MONROE – A century might seem like a long time to some people, but for Gladys Hall the years have flown by.
Hall celebrated her 100th birthday Monday, Nov. 5, at Bethel United Methodist Church in Monroe, where she’s been a faithful member for the past several years. Friends, family and fellow church members showed up for a dinner honoring the “birthday girl” and celebrating her 100 years and the legacy she’s created over the course of her life thus far.
Hall made her grand debut on Nov. 5, 1912, in the middle of the election that put President Woodrow Wilson in office. She was “born and raised” in New Orleans, where she lived until the mid-2000s.
One of five girls, Hall grew up attending McDonogh 35, which was the only black public high school in New Orleans at the time, and graduated in 1931. After completing school, she spent 45 years working at Hospel Brothers Clothing Store where she manufactured various clothing items including men’s suits. She retired in 1976.
Throughout the years, music has been one of the things Hall enjoys most about life, and she always loved attending balls and dances. Hall’s home in New Orleans was in close proximity to some of the special events that the city is known for, such as Mardi Gras parades and jazz funerals, and she and her friends and family would often sit on the steps outside her home, listening to the music as the bands passed by the neighborhood.
Church has been a central part of Hall’s life ever since she can remember.
“I’m Methodist,” Hall said proudly, adding that she was a member of the same Methodist church for 75 years. She never had any plans to move, but the devastation from Hurricane Katrina drove her away from her hometown and forced her to relocate to Union County, where she lives with her niece.
Although she said it was hard to leave after the hurricane and to see the destruction the storm caused to the only hometown she’d ever known, Hall doesn’t like to concentrate too much on the negative.
“I’ve had a lot of bad days, but I’ve had a lot of good days,” she said. “My good days have outnumbered my bad days.”
After moving, Hall began to search for a new church and found Bethel United Methodist. Ever since she started attending, she’s been a faithful churchgoer and an active member.
“She’s there every Sunday and she sits right down at the front,” Rev. Doug Harr, Bethel’s senior pastor, said.
Her family is pleased she’s been able to find somewhere she can go to continue practicing her faith, which she said has been the cornerstone of her life.
“I’m glad she found a place to go to church, because she was a churchgoer in New Orleans, and I’m glad she found a place that welcomed her so warmly,” said Sigrid Valteau, one of Halls’ close friends from New Orleans.

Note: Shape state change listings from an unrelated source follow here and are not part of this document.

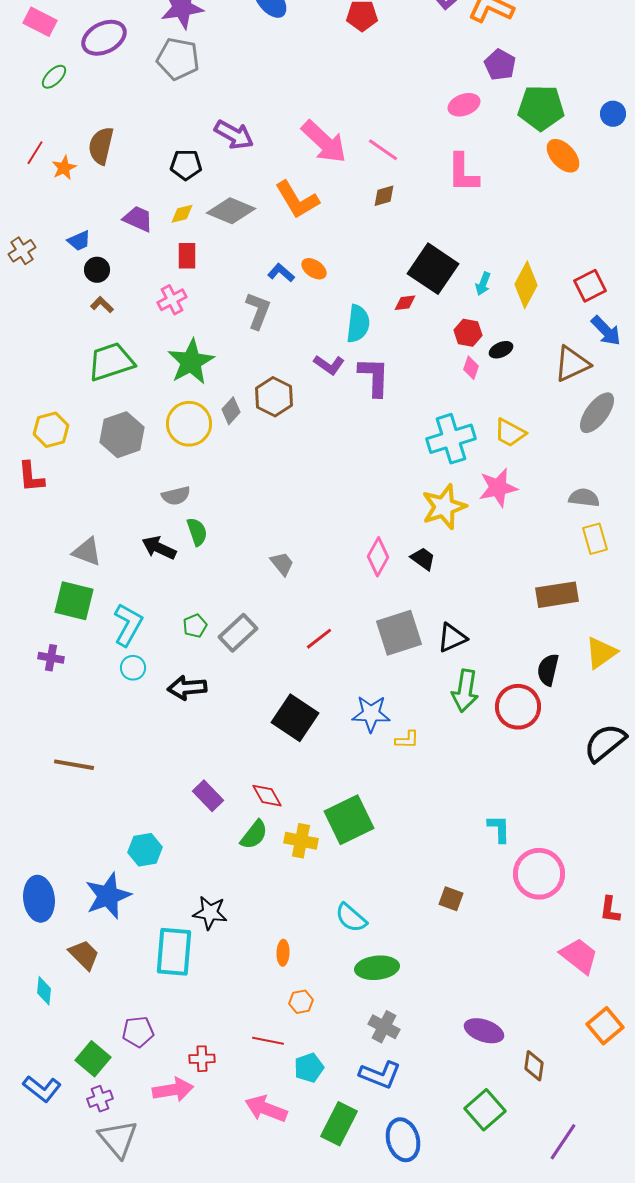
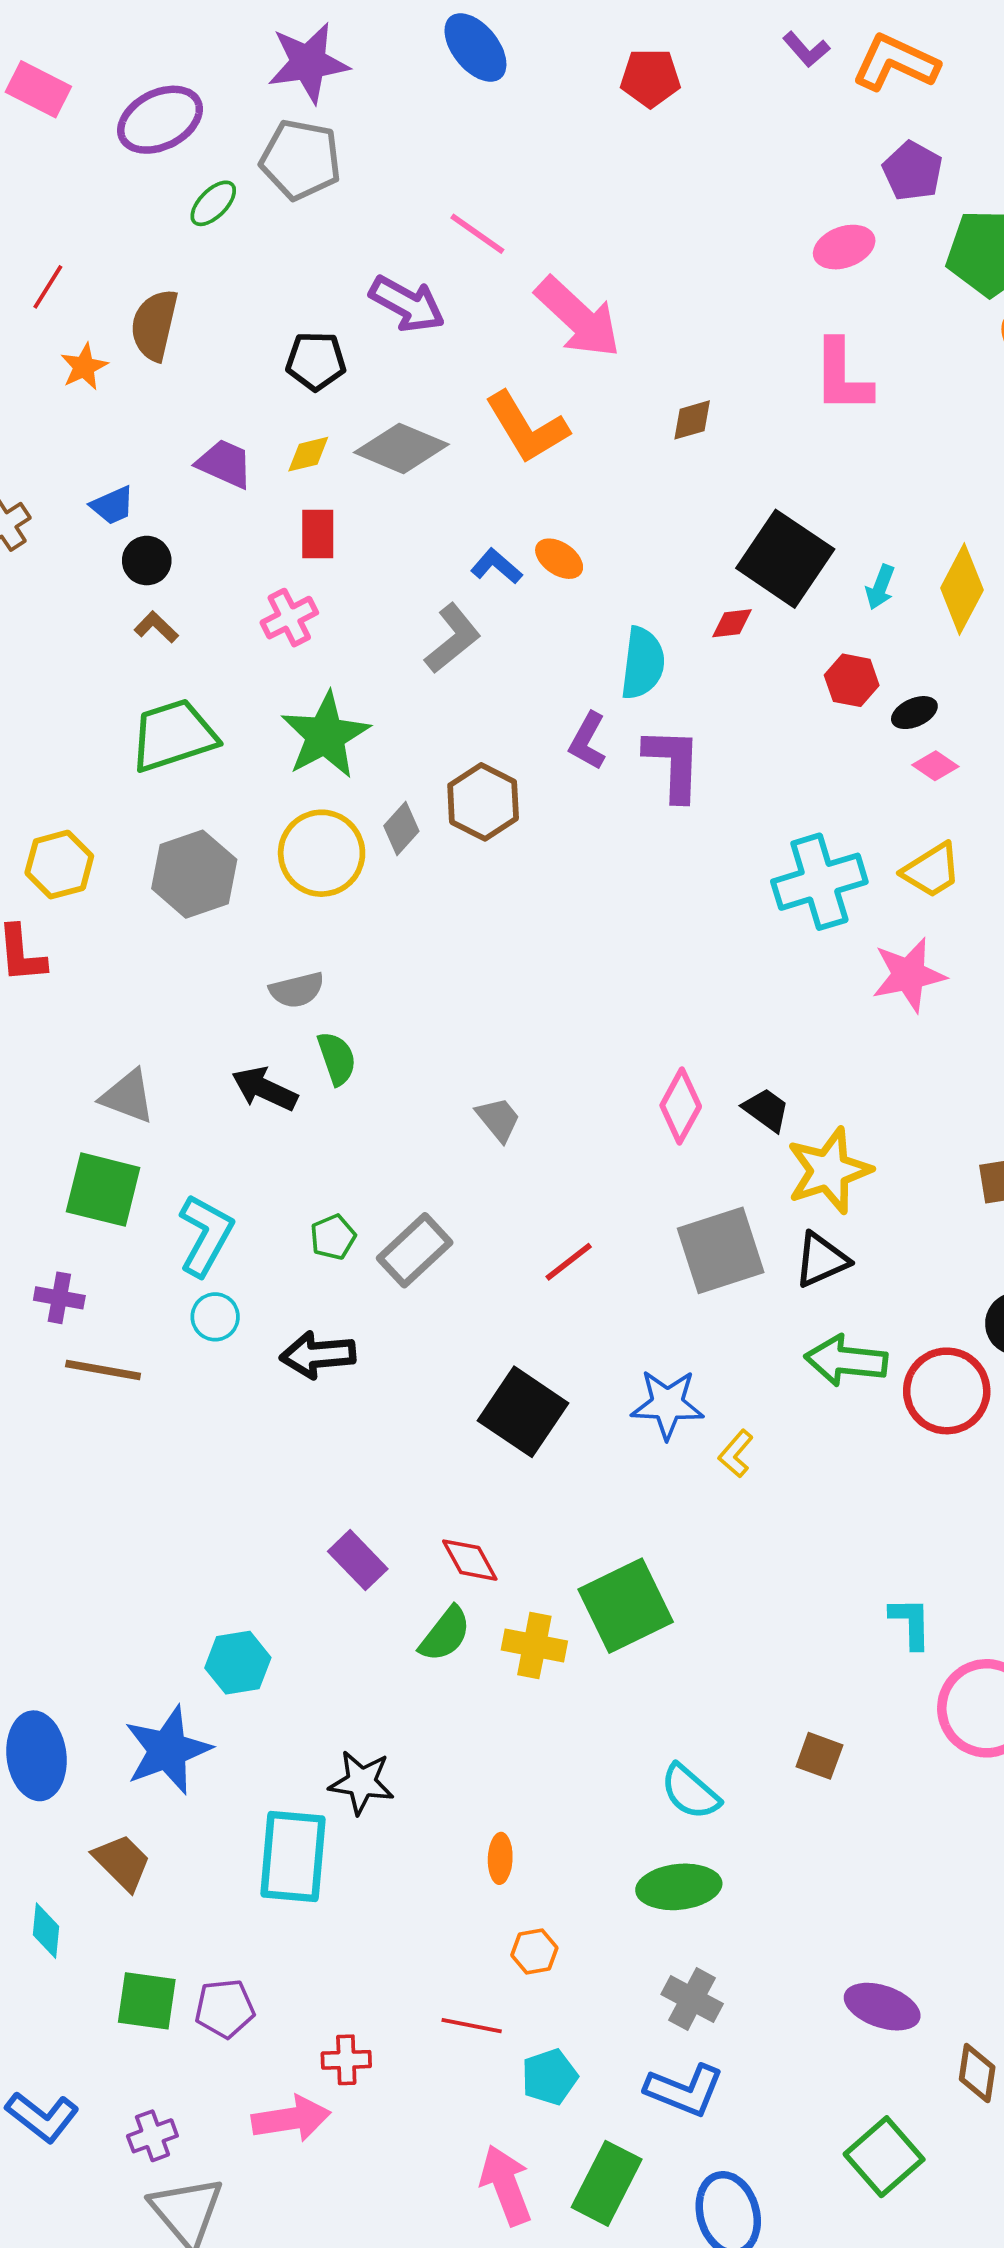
green ellipse: (54, 77) -> (213, 203), moved
pink line: (383, 150) -> (477, 234), moved
red line: (35, 153) -> (48, 287), moved
gray L-shape: (258, 311) -> (453, 638), turned 30
purple L-shape: (329, 365) -> (588, 741), turned 84
pink diamond: (471, 368) -> (935, 766), moved, turned -75
yellow trapezoid: (510, 433) -> (932, 870), turned -60
yellow star: (444, 507) -> (829, 1171), moved
green arrow: (465, 691) -> (846, 1361), turned 87
yellow L-shape: (407, 740) -> (736, 1454), turned 130
brown line: (74, 765) -> (103, 1370), moved
cyan semicircle: (351, 918) -> (690, 1792), moved
green square: (93, 1059) -> (147, 2001), moved, turned -32
pink arrow: (266, 1109) -> (506, 2185), moved, turned 48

These days, Hall’s favorite pastimes are working with puzzles, doing word searches, reading the newspaper and studying her Bible. Hall doesn’t have any children of her own and never married, but she has a handful of friends and extended family she enjoys spending time with. She also loves getting to watch her great-great niece dance.
For someone who’s 100 years old, Hall said she’s in very good health and feels great, adding that she only goes to the doctor once a year for a routine annual check-up.
So what’s her secret?
“My prayers,” she said. “I pray a lot.”